If a website sees the HTTP connection terminating at some other IP address than the machine your browser is running on, it's some kind of middlebox (proxy, NAT box etc) and not a router.

The central concept of the packet-switched internet is that network nodes forwarding the packets (called routers) are just dumb packet forwarders and invisible to the communicating parties. It's called end-to-end transparency and it's what has enabled new Internet apps to be deployed without requiring support from the network. Like the web, or voip, or bittorrent.

http://tools.ietf.org/html/rfc1812#section-5.2.1.1 specifies what routers do when forwarding IPv4 packets.

Just because it does other things doesn't make it not a router. The primary purpose of a router is connecting different networks at layer 3, and a consumer-end box is certainly doing so.
What a consumer NAT box typically does is not routing. Routing is IP forwarding without messing with the packets. See the link in my post.

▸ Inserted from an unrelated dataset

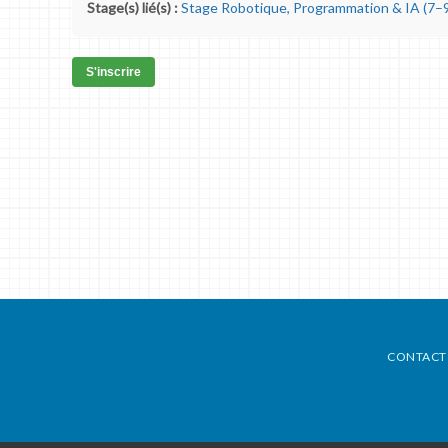
Stage(s) lié(s) :
Stage Robotique, Programmation & IA (7–9
S'inscrire
CONTACT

Here are various other kinds of middlebox devices that are also generally about connecting networks at layer 3 with various side effects vs routing (just like NAT):

http://en.wikipedia.org/wiki/Middlebox#Types_of_Middleboxes

None of these devices are internet routers. It's just wrong terminology.

It does NAT and then it routes. In addition, any device with ipv6 support does the pure routing without messing with the packets that you speak of. It's a firewall and a NAT device and a router all in one. Sometimes it's a modem too.